In passato, la parola assertività evocava in me l’immagine di una persona irascibile, una di quelle che affermano i propri diritti o i propri pensieri in modo aggressivo. Oggi, invece, mi domando spesso cosa mi impedisse di essere assertiva e accetto con serenità che assertività non vuol dire cercare di imporsi sulle persone arrendevoli o sottomettersi a quelle aggressive. In realtà, essere assertivi significa accettare che ogni essere umano ha il diritto di esprimere i suoi sentimenti, le sue preferenze e i suoi pensieri, ma non solo: comunicare in modo assertivo implica anche la capacità di parlare di sé sentendosi a proprio agio, accettare i complimenti senza imbarazzo, sentirsi liberi di esprimere le proprie opinioni, accettare la libertà di espressione altrui senza cedere passivamente o uscire fuori dai gangheri.
(immagine presa e tradotta da http://noimpactman.typepad.com/blog/2009/08/biking-as-assertiveness-training.html)
L’assertività è sostanzialmente uno stile di comunicazione e non un tratto caratteristico della personalità: assertivi non si nasce ma si diventa. Esistono altri stili di comunicazione — passivo, aggressivo, passivo-aggressivo — che utilizziamo nelle diverse circostanze; tuttavia, generalmente uno prevale sugli altri. Ebbene, per comprendere cosa ci spinge a scegliere uno stile piuttosto che un altro e in che modo questo incida nella nostra vita è necessario considerare la storia personale, le tradizioni familiari, la cultura e le credenze di ognuno di noi.
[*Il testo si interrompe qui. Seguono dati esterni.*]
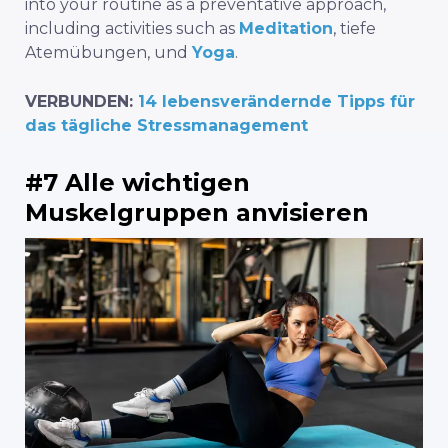
into your routine as a preventative approach,
including activities such as
Meditation
, tiefe
Atemübungen, und
Yoga
.
VERBUNDEN:
14 lebensverändernde Tipps für
das tägliche Stressmanagement
#7 Alle wichtigen
Muskelgruppen anvisieren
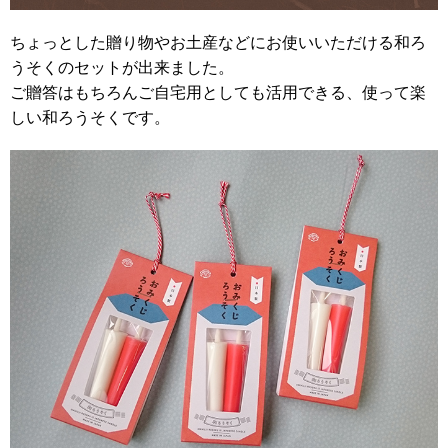
ちょっとした贈り物やお土産などにお使いいただける和ろ
うそくのセットが出来ました。
ご贈答はもちろんご自宅用としても活用できる、使って楽
しい和ろうそくです。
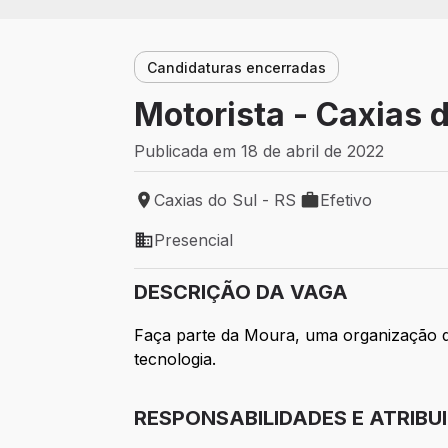
Candidaturas encerradas
Motorista - Caxias 
Publicada em 18 de abril de 2022
Caxias do Sul - RS
Efetivo
Local de trabalho: Caxias do Sul - RS
Tipo de vaga: Efeti
Presencial
Modelo de trabalho: Presencial
DESCRIÇÃO DA VAGA
Faça parte da Moura, uma organização 
tecnologia.
RESPONSABILIDADES E ATRIBU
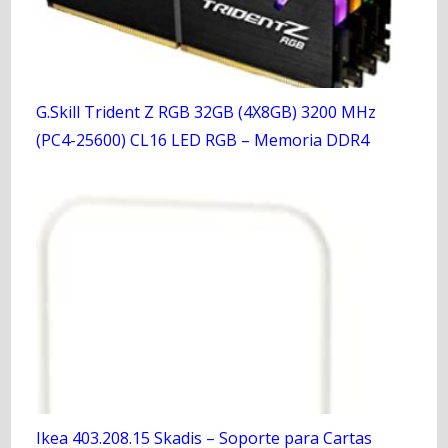
G.Skill Trident Z RGB 32GB (4X8GB) 3200 MHz
(PC4-25600) CL16 LED RGB – Memoria DDR4
Ikea 403.208.15 Skadis – Soporte para Cartas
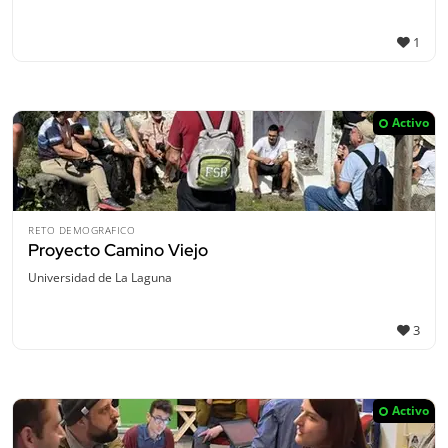
1
Activo
RETO DEMOGRAFICO
Proyecto Camino Viejo
Universidad de La Laguna
3
Activo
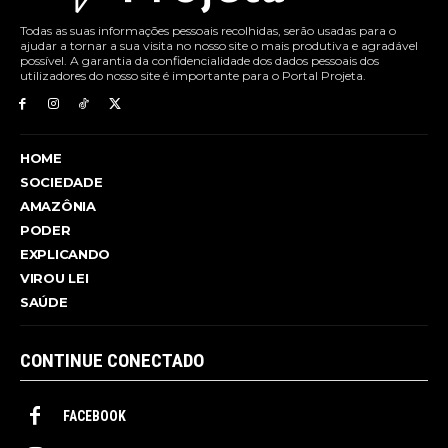
Todas as suas informações pessoais recolhidas, serão usadas para o
ajudar a tornar a sua visita no nosso site o mais produtiva e agradável
possível. A garantia da confidencialidade dos dados pessoais dos
utilizadores do nosso site é importante para o Portal Projeta.
HOME
SOCIEDADE
AMAZÔNIA
PODER
EXPLICANDO
VIROU LEI
SAÚDE
CONTINUE CONECTADO
FACEBOOK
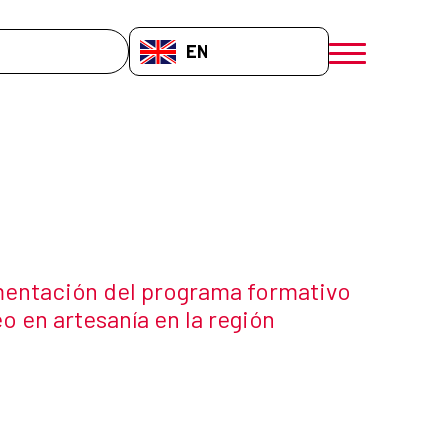
EN-GB
menú móvil a
mentación del programa formativo
 en artesanía en la región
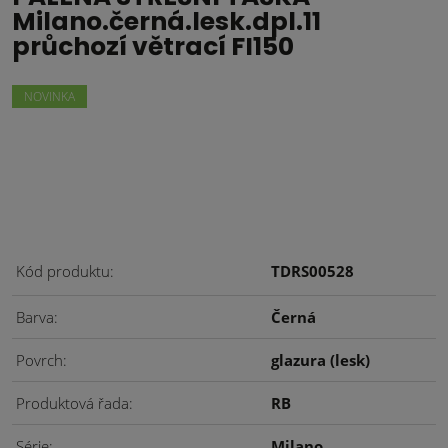
Milano.černá.lesk.dpl.11
průchozí větrací FI150
NOVINKA
Kód produktu
TDRS00528
Barva
Černá
Povrch
glazura (lesk)
Produktová řada
RB
Série
Milano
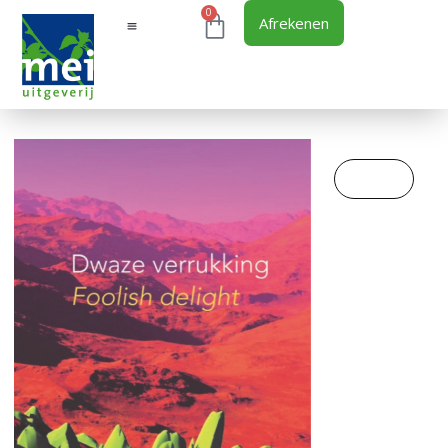
0
Afrekenen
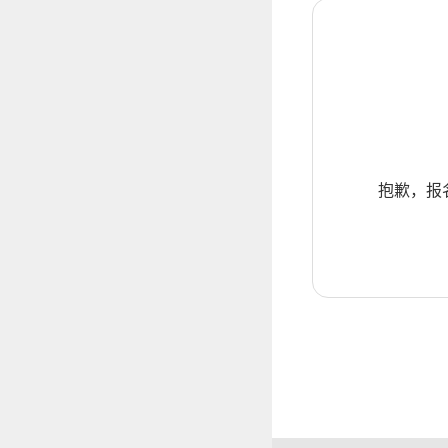
抱歉，报名暂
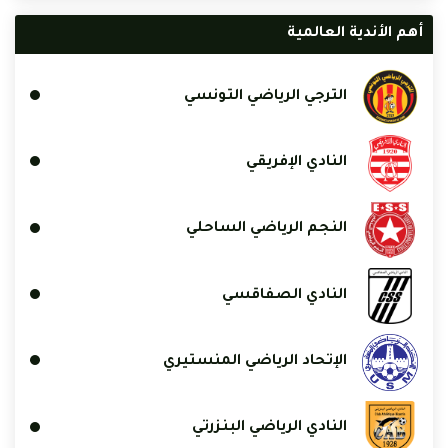
أهم الأندية العالمية
الترجي الرياضي التونسي
النادي الإفريقي
النجم الرياضي الساحلي
النادي الصفاقسي
الإتحاد الرياضي المنستيري
النادي الرياضي البنزرتي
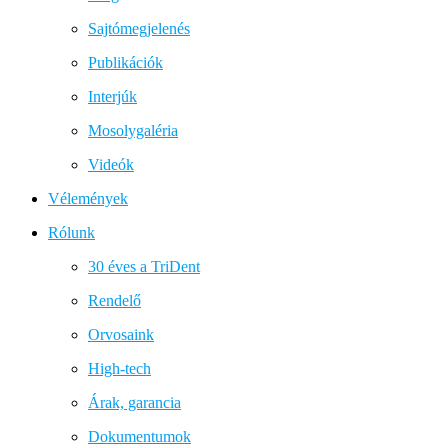
Sajtómegjelenés
Publikációk
Interjúk
Mosolygaléria
Videók
Vélemények
Rólunk
30 éves a TriDent
Rendelő
Orvosaink
High-tech
Árak, garancia
Dokumentumok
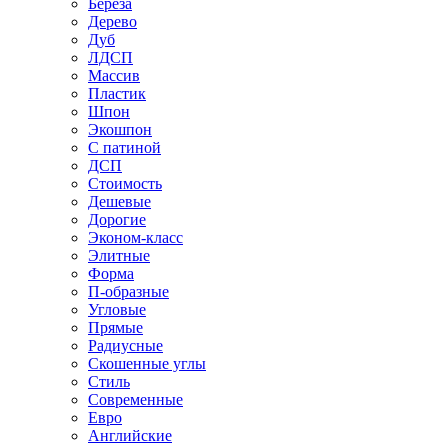
Береза
Дерево
Дуб
ЛДСП
Массив
Пластик
Шпон
Экошпон
С патиной
ДСП
Стоимость
Дешевые
Дорогие
Эконом-класс
Элитные
Форма
П-образные
Угловые
Прямые
Радиусные
Скошенные углы
Стиль
Современные
Евро
Английские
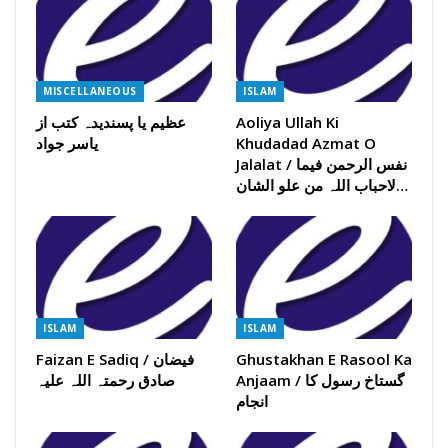
MISCELLANEOUS
ISLAM
Aoliya Ullah Ki
عظیم یا پسندیدہ کتب از
Khudadad Azmat O
یاسر جواد
Jalalat / نفس الرحمن فیما
لاحباب اللہ من علو الشان…
ISLAM
ISLAM
Ghustakhan E Rasool Ka
Faizan E Sadiq / فیضان
Anjaam / گستاخ رسول کا
صادق رحمتہ اللہ علیہ
انجام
(immagine presa e tradotta da http://www.totaldiplomacy.com/Home/tabid/67/articleType/ArticleView/articleId/691/Assertive-Risk-Play.aspx)
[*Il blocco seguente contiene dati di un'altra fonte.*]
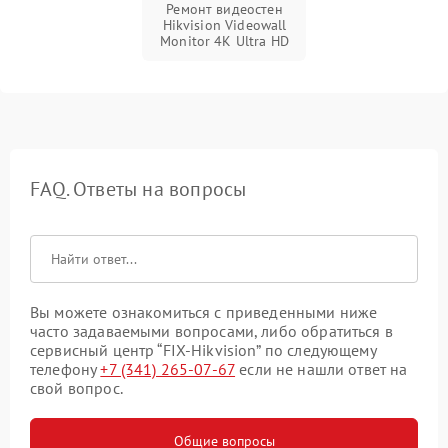
Ремонт видеостен
Hikvision Videowall
Monitor 4K Ultra HD
FAQ. Ответы на вопросы
Вы можете ознакомиться с приведенными ниже
часто задаваемыми вопросами, либо обратиться в
сервисный центр “FIX-Hikvision” по следующему
телефону
+7 (341) 265-07-67
если не нашли ответ на
свой вопрос.
Общие вопросы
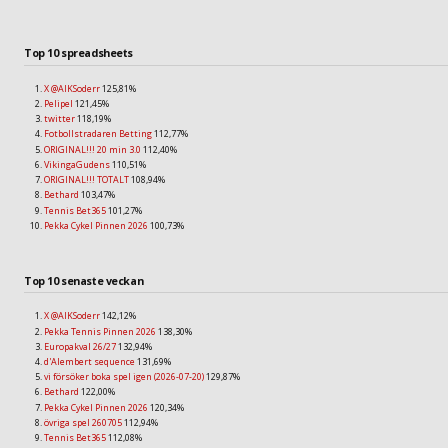
Top 10 spreadsheets
X @AIKSoderr
125,81%
Pelipel
121,45%
twitter
118,19%
Fotbollstradaren Betting
112,77%
ORIGINAL!!! 20 min 3.0
112,40%
VikingaGudens
110,51%
ORIGINAL!!! TOTALT
108,94%
Bethard
103,47%
Tennis Bet365
101,27%
Pekka Cykel Pinnen 2026
100,73%
Top 10 senaste veckan
X @AIKSoderr
142,12%
Pekka Tennis Pinnen 2026
138,30%
Europakval 26/27
132,94%
d'Alembert sequence
131,69%
vi försöker boka spel igen (2026-07-20)
129,87%
Bethard
122,00%
Pekka Cykel Pinnen 2026
120,34%
övriga spel 260705
112,94%
Tennis Bet365
112,08%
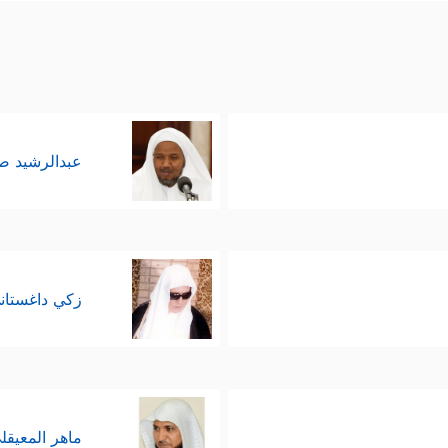
عبدالرشيد 
زكي داغستان
ماهر المعيقل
Qual è dunque l’importanza dell’assertività e della modalità di comunicazione? La comunicazione e l’interazione con gli altri è una parte preponderante della nostra vita. Quando non siamo assertivi questa interazione può essere un’enorme fonte di stress e causare addirittura depressione, rabbia, risentimento e ansia interpersonale, soprattutto quando questi vengono scatenati da situazioni di ingiustizia e quando non stiamo ottenendo ciò che desideriamo. Assertività vuol dire essenzialmente togliersi la maschera e avere la forza e il piacere di essere genuinamente se stessi, consentendo agli altri e a noi stessi di comprendere l’unicità della propria persona, delle proprie opinioni, dei propri desideri e delle proprie speranze, ciò che conferisce all’assertività un valore inestimabile.